The Washington Times

BOOK REVIEW: ‘Inventing Elsa Maxwell’

INVENTING ELSA MAXWELL
By Sam Staggs
St. Martin's Press, 340 pages, illustrated, $29.99

At the beginning of his lively, revealing and insightful biography, Sam Staggs assembles a group of delicious quotes about his subject. The one that provides the best jumping-off point for the extraordinary life of this American force of nature who became partygiver extraordinaire to the world is this colloquy between two grande dames of a certain age:

Elsa to the formidable Alma de Bretteville Spreckels, wife of sugar baron Adolph Spreckels and, like Elsa, a San Franciscan: ‘How old are you, Alma?’

“A. de B.S.: ‘Old enough to remember when there was no such person as Elsa Maxwell.’”

“Inventing Elsa Maxwell” not only charts the remarkable journey that took her from birth in Keokuk, Iowa, to the increasingly large stages on which she strutted her stuff for so many decades, but manages to illuminate the qualities that enabled this daughter of the American heartland to make international high society her oyster. Mr. Staggs‘ text fairly pulsates with wit and wisdom as he delights the reader with his knowledgeable judgments on Elsa and the many glamorous seas where she swam.

How many of those who thought of Elsa Maxwell only as a kind of action-Zelig had any idea that she had a perfect musical ear or that she was a gifted songwriter and performer? The places most associated with her were New York, London, Paris, Hollywood and the French Riviera, but who knew about her star turn in South Africa, before World War I? Thanks to Mr. Staggs, we know that she charmed everyone there from the British garrison commander to the Boer general Louis Botha, recently installed as the new Union of South Africa’s first prime minister. She then went on to find a perch right at the heart of Johannesburg gold mining aristocracy, with Sir Lionel Phillips and his cultivated wife who founded the city’s art gallery and stocked it with her own superb collection:

Elsa remained at the Phillipses’ estate for more than a year. While there she helped Lady Phillips edit The State, the first illustrated magazine to be published in Johannesburg. Elsa also occasionally conducted the Wheeler Light Opera Company, and founded a Browning Society When not involved in local culture she spent her days ‘in Florrie [Lady Phillips]’s gorgeous drawing room, composing what I thought was great music.’”

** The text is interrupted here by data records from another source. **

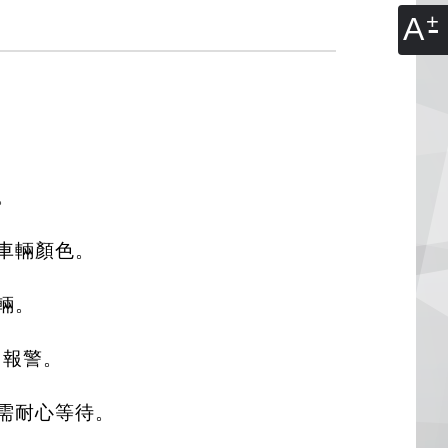
A
。
車輛顏色。
輛。
 報警。
需耐心等待。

Clearly, in addition to her musical talent, Maxwell had some extraordinary qualities that were enough to compensate for her odd appearance: she seemed to resemble nothing so much as an extremely animated fireplug.

Perhaps the most amusing pages in this book concern Maxwell’s feud with the Duchess of Windsor, who had been a friend, although never as dear a one as the duke, whom she had known — and admired — since he was Prince of Wales. (Interestingly enough, she changed her mind after World War II about whether a great king had been lost. One of the more surprising facets revealed by Mr. Staggs is a strong anti-totalitarian attitude and a sturdy strain of patriotism.) The way Maxwell exploited this falling out with the duchess to her own advantage and the consummate tact and skill with which she then mended fences, again to her own benefit, reveal a true champion.

Still, the Windsors got in some zingers that Mr. Staggs cannot resist passing along to the rest of us. The backhanded duke’s praise “Old battering ram Elsa always gives the best parties” pales beside what Mr. Staggs rightly terms his viper-tongued wife’s vicious epithet: “the old oaken bucket in the Well of Loneliness.” The sly reference to Radclyffe Hall’s infamous groundbreaking lesbian novel is the duchess’ way of “outing” Maxwell’s lifelong, discreet relationship with Dorothy “Dickie” Fellowes-Gordon, whom she met in South Africa and who, Mr. Staggs informs us, was a cousin of “Downton Abbey” creator Julian Fellowes.

Before reading this biography, it was possible to think that Maxwell was simply a magnet with an extraordinary capacity to attract the rich and famous, a partygiver for the sake of throwing bashes for celebrities. It is perhaps Mr. Staggs‘ greatest achievement to separate the person from the woman who invented the public persona the world knew as Elsa Maxwell, each in their own way remarkable.

• Martin Rubin is a writer and critic in Pasadena, Calif.